Dimanche Ouest France (Loire-Atlantique)
Révolutionnaire, la mode de l’entre-deux-guerres
Le Musée du textile et de la mode à Cholet expose, jusqu’au 25 septembre, 114 pièces d’une époque marquée par les emblématiques Années folles. Une page d’histoire à découvrir.
Dominique Zarini.
Commissaire de l’exposition « Les Folles années » au Musée du textile et de la mode à Cholet
Quelle était la mode des Années folles ?
Pour mieux comprendre, il faut remonter le fil à partir du début du XXe siècle. En 1900, la taille est très cintrée avec des corsets, les jupes très longues, les chapeaux énormes. La décennie suivante, le couturier Paul Poiret va avoir une influence essentielle. Inspiré par la danseuse américaine Isadora Duncan, qui danse pieds nus avec des voiles, il va se mettre à créer un tissu fluide. Les premières femmes arrivent à la tête de grandes maisons de couture.
Sont-elles nombreuses ?
Presque plus nombreuses que les hommes ! On a les soeurs Callot, Madeleine Vionnet… On a un peu tendance à l’oublier, mais Jeanne Paquin se retrouve à la tête de sa maison en 1913. Elle a des succursales partout dans le monde, c’est la papesse. Deux autres, Louise Chéruit et Jeanne Lanvin, vont monter des départements enfant. Une première.
Vient la Première Guerre mondiale. Comment a-t-elle influencé la mode de l’époque ? Elle a des conséquences importantes, notamment sur les familles. Beaucoup d’orphelins, énormément de veuves. Ça change un peu la figure des foyers où on a des femmes qui, pendant la guerre, ont été très autonomes, par force. Elles sont nombreuses à travailler en usine. Elles ne s’encombrent pas de trop de vêtements. Elles avaient une sorte de tailleur, une grande jupe et une veste longue. Au sortir de la guerre, les hommes reviennent traumatisés, blessés. Ils sont très peu nombreux et ne peuvent pas avoir la même pression qu’ils ont eue avant. L’étau se desserre, les moeurs se libèrent en France.
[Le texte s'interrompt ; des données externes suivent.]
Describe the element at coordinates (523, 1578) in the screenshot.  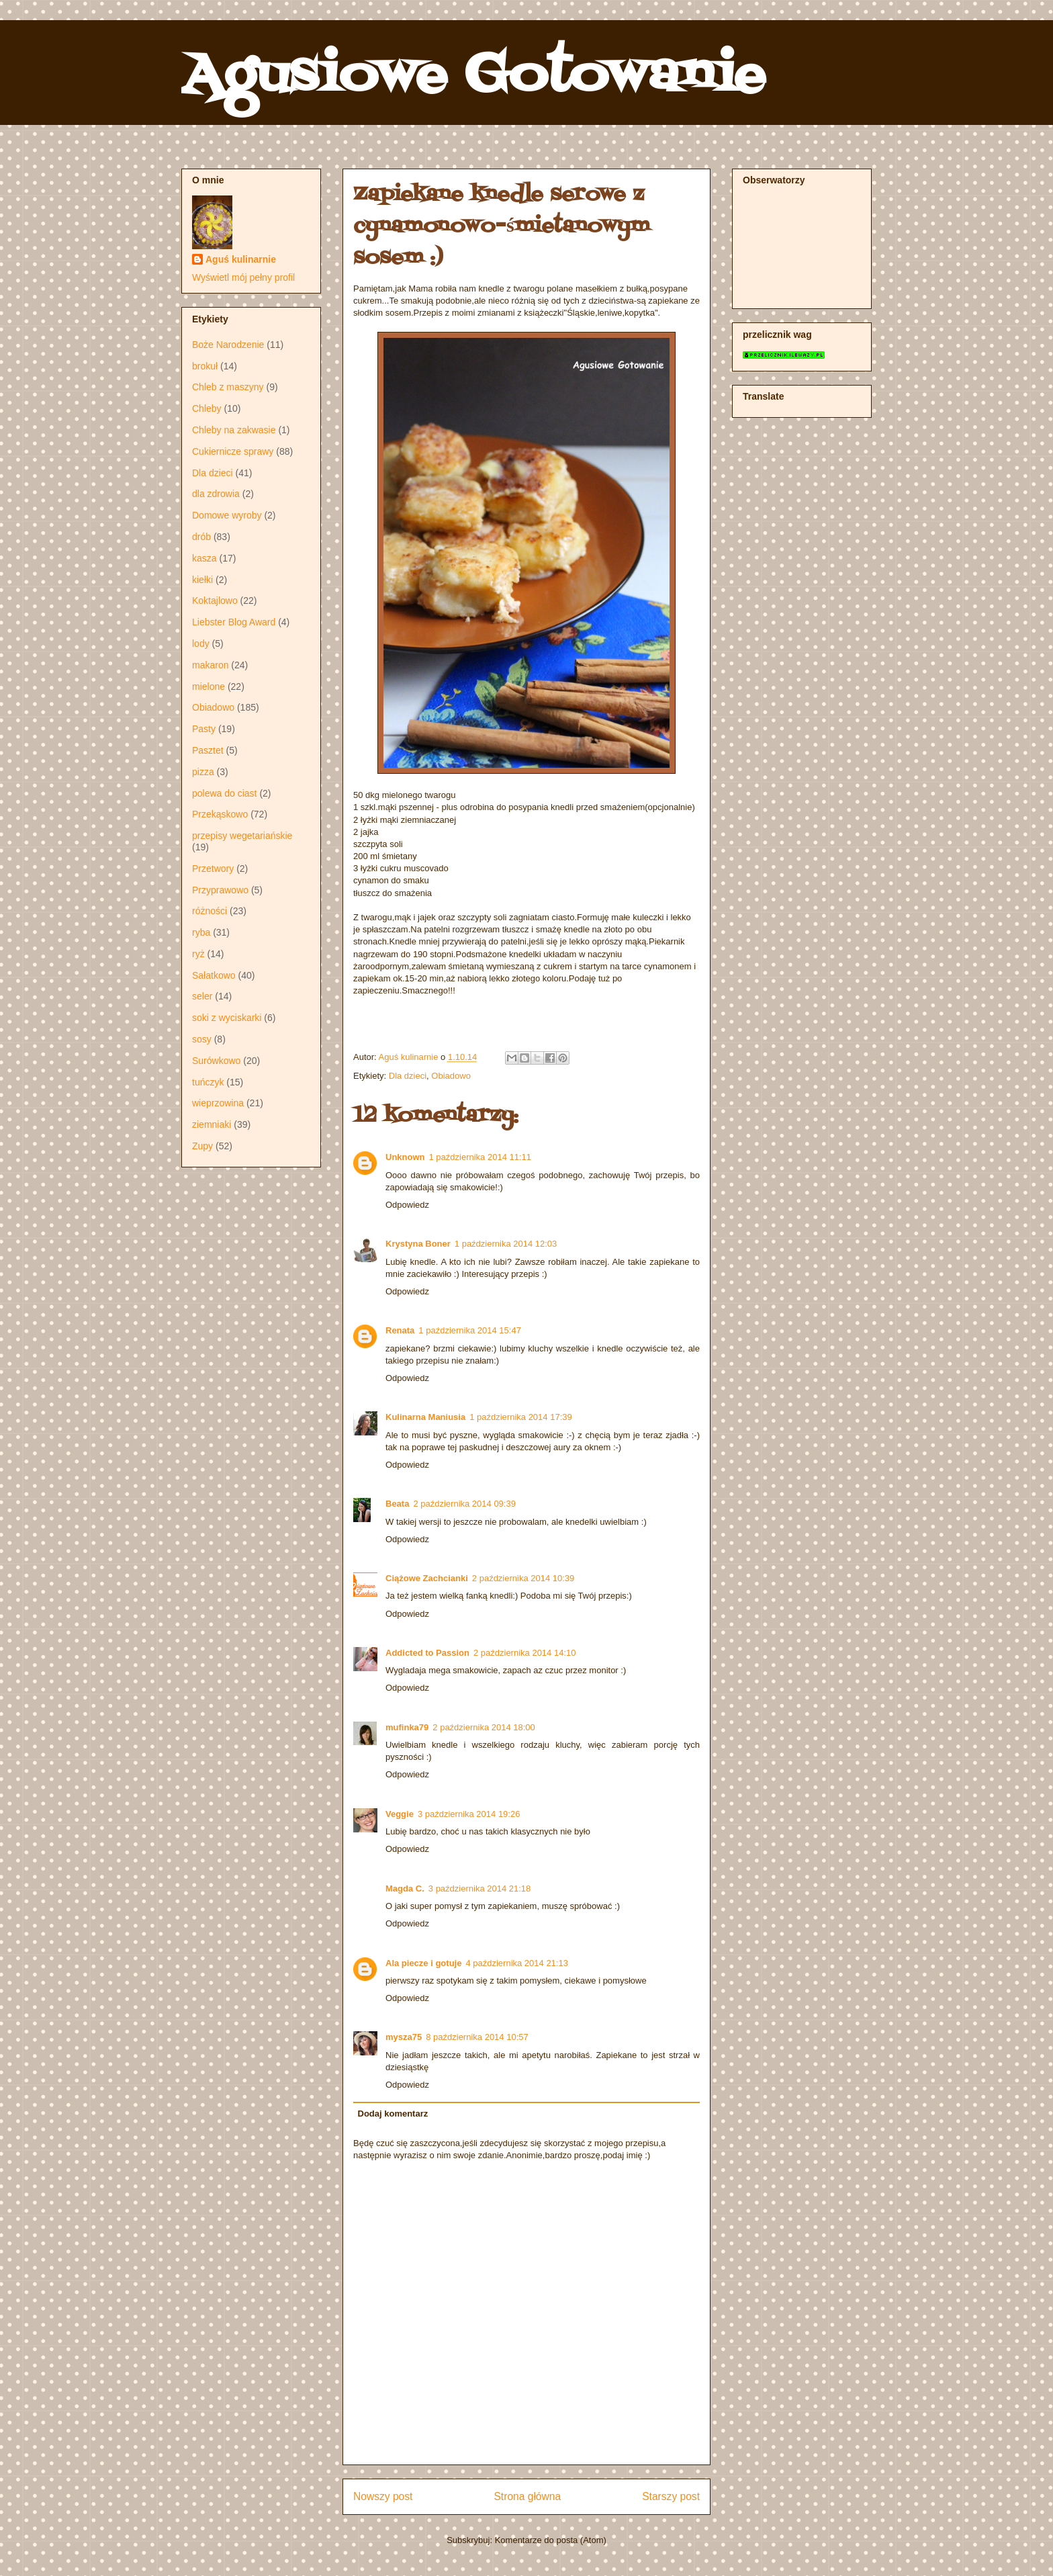 I see `2 października 2014 10:39` at that location.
C’est certainement ça aussi qui plaît beaucoup aux États-Unis, où la prohibition est en place, où il y a du racisme. D’ailleurs, Joséphine Baker ressent une libération quand elle arrive en France en 1925.
Joséphine Baker, qui fut chanteuse, actrice, meneuse de revue. Quelle effervescence traduit-elle ?
Au sortir de la guerre, ça va être la fête. Dans les collections de robes que nous présentons, on est dans le Paris des milieux chics et aisés. On profite de la vie. On danse sur la musique à la mode. On invente des danses seules, comme le charleston ou le fox-trot. La robe n’a jamais été aussi courte. En 1925, on est sous le genou, on voit les jambes et les chaussures, c’est nouveau. Et on s’est coupé les cheveux au carré, avec une frange, à la Louise Brooks au cinéma. On retrouve une silhouette tube, androgyne, qui n’a plus de forme. On efface les seins le plus possible.
Qui dit Années folles dit aussi Coco Chanel.
Comment se fait-elle connaître ? Coco Chanel va être la pionnière de la maille. Pendant la Grande guerre, elle transforme son vieux stock de jersey en blouses et tailleurs souples. Ça ne rencontrera pas le succès dans les années 1920. La décennie suivante, tout le monde sera habillé en jersey, de la tête aux pieds. La barboteuse, nouveau vêtement du bébé, est une création de l’époque, en maille. Début des années 20, ça ne sert qu’à aller à la plage. Au début des années 30, tous les bébés en portent. Cette matière rencontre le succès parce que c’est chaud, confortable et peu cher.
Les premières femmes s’introduisent sur le court sportif, dont la joueuse de tennis Suzanne Lenglen. A-t-elle une influence sur la société ? Dans les années 1930, le sport a une grosse influence sur la jeunesse. Suzanne Lenglen est au sommet de sa forme, elle remporte tous les matchs. D’ailleurs, elle buvait un petit coup de cognac avant parce qu’elle avait constaté que ça l’aidait à gagner ! Elle jouait avec une jupe plissée. À partir de ce moment-là, toutes les filles et les femmes vont en avoir une. Elle la porte avec un sweater, un grand gilet avec deux poches. Une mini-révolution, alors que les femmes
Et chez les hommes ?
C’est la mode du polo, avec René Lacoste, qui gagne tous ses tournois de tennis avec les trois mousquetaires. Ayant marre de jouer avec des chemises à manches longues boutonnées, il rajoute un col au polo. Quand il arrête de jouer en 1933, il s’associe à André Gillier, un industriel qui fait de la bonneterie à Troyes. La même année, ce dernier invente le slip kangourou et la chemise Lacoste.
Quel principal héritage a-t-on gardé de cette époque ?
La robe taille basse, mais aussi les chaussures à talons Salomé (des lanières et brides en T sur le dessus du pied) reviennent à la mode. Moi, ce que je préfère de cette époque, ce sont les motifs géométriques, qui ne sont pas revenus depuis un moment. La mode reste cyclique, mais on ne recycle pas tout d’un coup.
Quelle mode succède aux Années folles ?
À la fin des années 1930 et au début des années 1940, on accentue les épaules, on ceinture la taille. On n’est pas très loin de la mode suivante, le New Look, où il va suffire de gonfler les jupes. Mais il y a une rupture nette après la Seconde Guerre mondiale. C’est l’époque Dior, des robes à fleurs, du retour à la féminité, les cheveux vont repousser. Chaque génération apporte son propre souffle.
L’exposition que vous commentez présente cent quatorze pièces de vêtements. D’où viennent-ils ? De toute la France. Des dons de particuliers, aussi des vêtements neufs dont des invendus qu’on a rachetés au Bon coin, un magasin de SaintÉtienne qui a ouvert de 1900 à 1970.
Des visites guidées sont proposées au Musée du textile et de la mode de Cholet jusqu’au 25 septembre, fin de l’exposition. Samedi 4 et dimanche 5 juin, 11 h ; mardis 5, 12, 19 et 26 juillet, 14 h 30 ; samedi 3 septembre, 14 h 30 ; samedi 17 et dimanche 18 septembre (dans le cadre des Journées européennes du patrimoine).